When therefore Section 4 of the Court Fees Act deals with a memorandum of appeal the consideration of the laws of limitation bears no analogy to a deficiency in court-fees. With due respect we are not impressed by the above reasoning. As already noted, although there is no definition of the word “appeal” in the Code of Civil Procedure, it can only be instituted by filing a memorandum of appeal. The filing of a memorandum of appeal therefore brings an appeal into existence; if the memorandum is deficient in court-fee, it may be rejected and if rejected, the appeal comes to an end.
But if it is not rejected and time is given to the appellant to make up the deficiency and this opportunity is availed of, Section 149 of the Code expressly provides that the document is to have validity with retrospective effect as if the deficiency had been made good in the first instance. By reason of the deeming provision in Section 149 the memorandum of appeal is to have full force and effect and the appeal has to be treated as one pending from the date when it was before the Stamp Reporter and the deficiency noted therein.”

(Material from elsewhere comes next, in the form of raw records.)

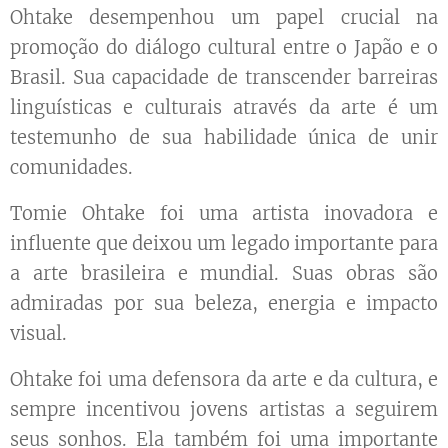
Ohtake desempenhou um papel crucial na
promoção do diálogo cultural entre o Japão e o
Brasil. Sua capacidade de transcender barreiras
linguísticas e culturais através da arte é um
testemunho de sua habilidade única de unir
comunidades.
Tomie Ohtake foi uma artista inovadora e
influente que deixou um legado importante para
a arte brasileira e mundial. Suas obras são
admiradas por sua beleza, energia e impacto
visual.
Ohtake foi uma defensora da arte e da cultura, e
sempre incentivou jovens artistas a seguirem
seus sonhos. Ela também foi uma importante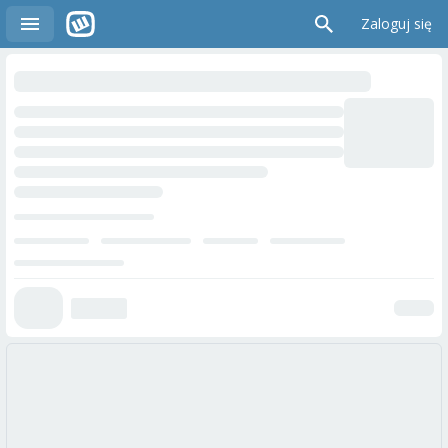
Zaloguj się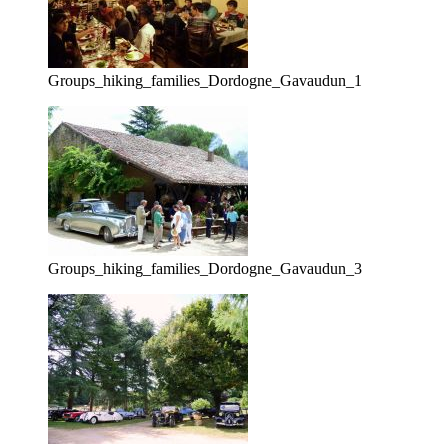
Groups_hiking_families_Dordogne_Gavaudun_1
Groups_hiking_families_Dordogne_Gavaudun_3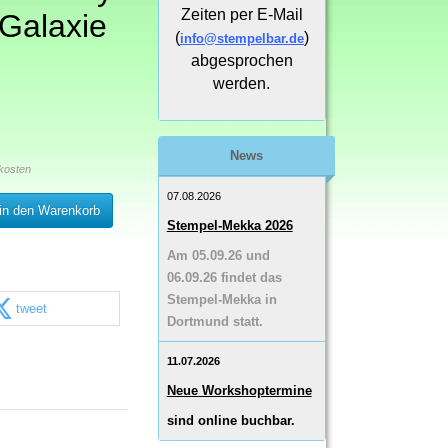
Zeiten per E-Mail
Galaxie
(
)
info@stempelbar.de
abgesprochen
werden.
News
kosten
07.08.2026
in den Warenkorb
Stempel-Mekka 2026
Am 05.09.26 und
06.09.26 findet das
Stempel-Mekka in
tweet
Dortmund statt.
11.07.2026
Neue Workshoptermine
sind online buchbar.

This position has been reiterated by this Court in several of its later decisions such as P.K. Palanisamy v. N. Arumugham Anr.4, Ganapathy Hegde v. Krishnakudva Anr.5 and K.C. Skaria v. Govt. of State of Kerala Anr.6
9. We do not have a case at hand where the appellant is not capable of purchasing the court fee. He did pay the court fee ultimately, though belatedly. But then, under the facts and circumstances of the case, the reasons assigned for the delay in filing the appeal cannot be a valid reason for condonation of the delay, since the appellant could have filed the appeal deficient in court fee under the provisions of law, referred above.
Therefore, we find that the High Court was right in dismissing Section 5 application of the appellant as insufficient funds could not have been a sufficient ground for condonation of delay, under the facts and circumstance of the case. It would have been entirely a different matter had the appellant filed an appeal in terms of Section 149 CPC and thereafter removed the defects by paying deficit court fees. This has evidently not been done.

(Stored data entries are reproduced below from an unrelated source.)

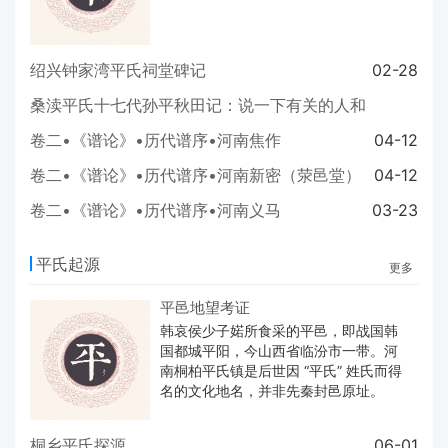
绍兴钟家湾平氏祠堂碑记
02-28
桑渎平氏十七代孙平秋田记：说一下有关的人和
事迹
07-19
卷二•《谱论》•历代谱序•河南焦作
04-12
卷二•《谱论》•历代谱序•河南新密（荥邑堂）
04-12
卷二•《谱论》•历代谱序•河南义马
03-23
平氏起源
更多
平邑地望考证
韩哀侯少子婼所食采的平邑，即战国韩
国都城平阳，今山西省临汾市一带。河
南桐柏平氏镇是后世因 “平氏” 姓氏而得
名的文化地名，并非先秦封邑原址。
桐乡平氏探源
06-01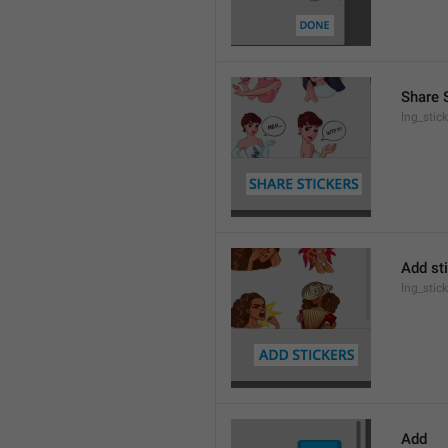
Share 
lng_stic
Add st
lng_stic
Add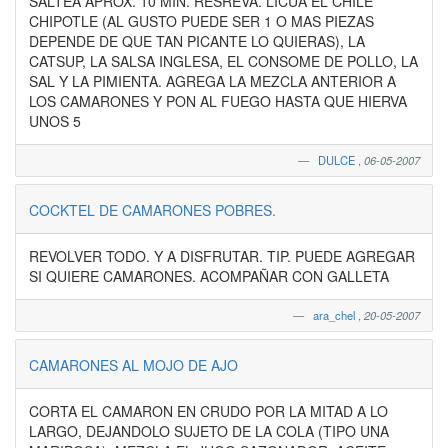
SALTEA APROX. 10 MIN. RESREVA. LICUA EL CHILE
CHIPOTLE (AL GUSTO PUEDE SER 1 O MAS PIEZAS
DEPENDE DE QUE TAN PICANTE LO QUIERAS), LA
CATSUP, LA SALSA INGLESA, EL CONSOME DE POLLO, LA
SAL Y LA PIMIENTA. AGREGA LA MEZCLA ANTERIOR A
LOS CAMARONES Y PON AL FUEGO HASTA QUE HIERVA
UNOS 5
DULCE
,
06-05-2007
COCKTEL DE CAMARONES POBRES.
REVOLVER TODO. Y A DISFRUTAR. TIP. PUEDE AGREGAR
SI QUIERE CAMARONES. ACOMPAÑAR CON GALLETA
ara_chel
,
20-05-2007
CAMARONES AL MOJO DE AJO
CORTA EL CAMARON EN CRUDO POR LA MITAD A LO
LARGO, DEJANDOLO SUJETO DE LA COLA (TIPO UNA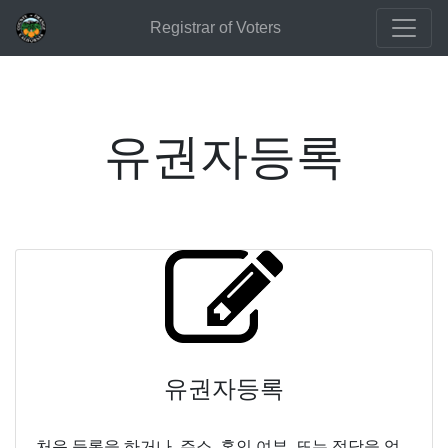
Registrar of Voters
유권자등록
유권자등록
처음 등록을 하거나, 주소, 혼인 여부, 또는 정당을 업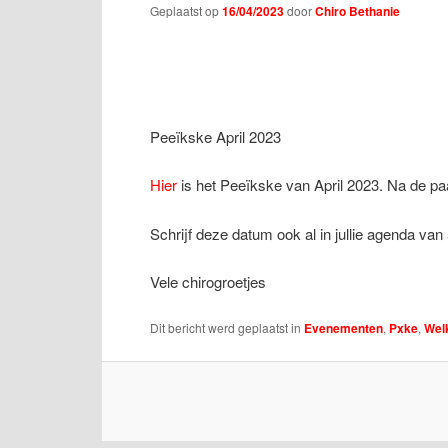
Geplaatst op
16/04/2023
door
Chiro Bethanie
Peeïkske April 2023
Hier
is het Peeïkske van April 2023. Na de pa
Schrijf deze datum ook al in jullie agenda 
Vele chirogroetjes
Dit bericht werd geplaatst in
Evenementen
,
Pxke
,
Wel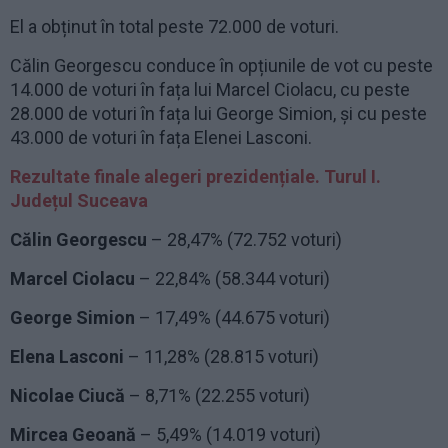
El a obținut în total peste 72.000 de voturi.
Călin Georgescu conduce în opțiunile de vot cu peste
14.000 de voturi în fața lui Marcel Ciolacu, cu peste
28.000 de voturi în fața lui George Simion, și cu peste
43.000 de voturi în fața Elenei Lasconi.
Rezultate finale alegeri prezidențiale. Turul I.
Județul Suceava
Călin Georgescu
– 28,47% (72.752 voturi)
Marcel Ciolacu
– 22,84% (58.344 voturi)
George Simion
– 17,49% (44.675 voturi)
Elena Lasconi
– 11,28% (28.815 voturi)
Nicolae Ciucă
– 8,71% (22.255 voturi)
Mircea Geoană
– 5,49% (14.019 voturi)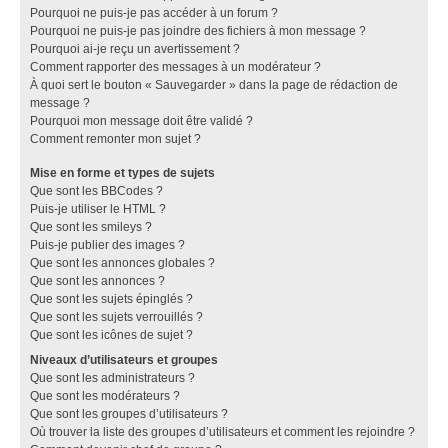
Pourquoi ne puis-je pas accéder à un forum ?
Pourquoi ne puis-je pas joindre des fichiers à mon message ?
Pourquoi ai-je reçu un avertissement ?
Comment rapporter des messages à un modérateur ?
À quoi sert le bouton « Sauvegarder » dans la page de rédaction de
message ?
Pourquoi mon message doit être validé ?
Comment remonter mon sujet ?
Mise en forme et types de sujets
Que sont les BBCodes ?
Puis-je utiliser le HTML ?
Que sont les smileys ?
Puis-je publier des images ?
Que sont les annonces globales ?
Que sont les annonces ?
Que sont les sujets épinglés ?
Que sont les sujets verrouillés ?
Que sont les icônes de sujet ?
Niveaux d’utilisateurs et groupes
Que sont les administrateurs ?
Que sont les modérateurs ?
Que sont les groupes d’utilisateurs ?
Où trouver la liste des groupes d’utilisateurs et comment les rejoindre ?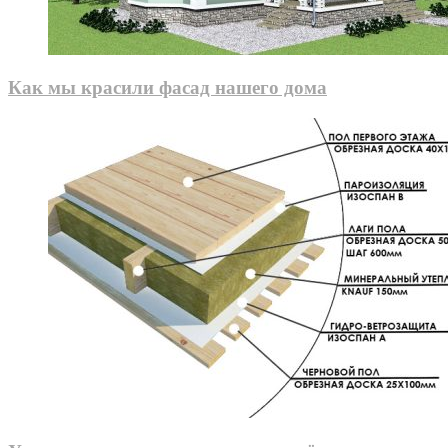
Как мы красили фасад нашего дома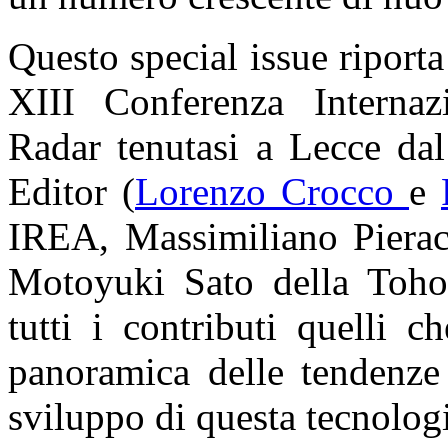
Questo special issue riporta 
XIII Conferenza Internaz
Radar tenutasi a Lecce da
Editor (
Lorenzo Crocco
e
IREA, Massimiliano Pieracc
Motoyuki Sato della Tohok
tutti i contributi quelli 
panoramica delle tendenze 
sviluppo di questa tecnolog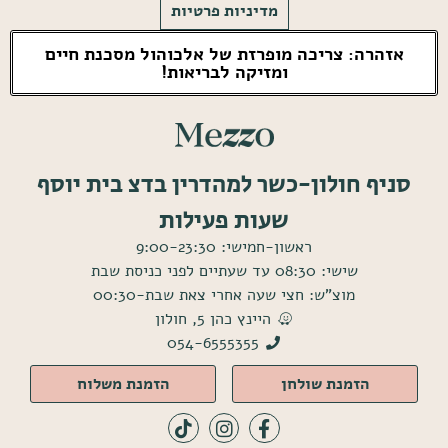
מדיניות פרטיות
אזהרה: צריכה מופרזת של אלכוהול מסכנת חיים
ומזיקה לבריאות!
סניף חולון-כשר למהדרין בדצ בית יוסף
שעות פעילות
ראשון-חמישי: 9:00-23:30
שישי: 08:30 עד שעתיים לפני כניסת שבת
מוצ"ש: חצי שעה אחרי צאת שבת-00:30
היינץ כהן 5, חולון
054-6555355
הזמנת שולחן
הזמנת משלוח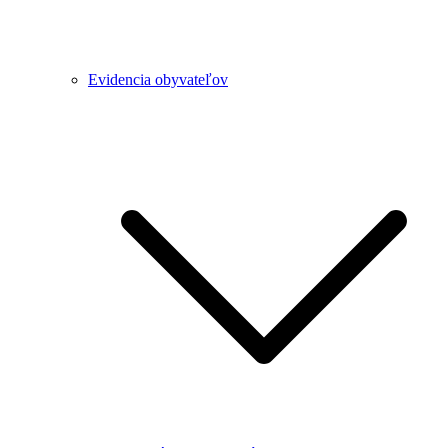
Evidencia obyvateľov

10. This Court, while emphasizing the scope of Section 5 of the Limitation Act, in the case of Mahant Bikram Dass Chela versus Financial Commissioner, Revenue, Punjab, Chandigarh And Others7 has held:
“21. Section 5 of the Limitation Act is a hard task-master and judicial interpretation has encased it within a narrow compass. A large measure of case-law has grown around Section 5, its highlights being that one ought not easily to take away a right which has accrued to a party by lapse of time and that therefore a litigant who is not vigilant about his rights must explain every day’s delay.
These and similar considerations which influence the decision of Section 5 applications are out of place in cases where the appeal itself is preferred within the period of limitation but there is an irregularity in presenting it. Thus, in the instant case, there was no occasion to invoke the provisions of Section 5, Limitation Act, or of Rule 4, Chapter I of the High Court Rules. If the Division Bench were aware that Rule 3 of Chapter 2-C is directory, it would have treated the appeal as having been filed within the period of limitation, rendering it inapposite to consider whether the delay caused in filing the appeal could be condoned.”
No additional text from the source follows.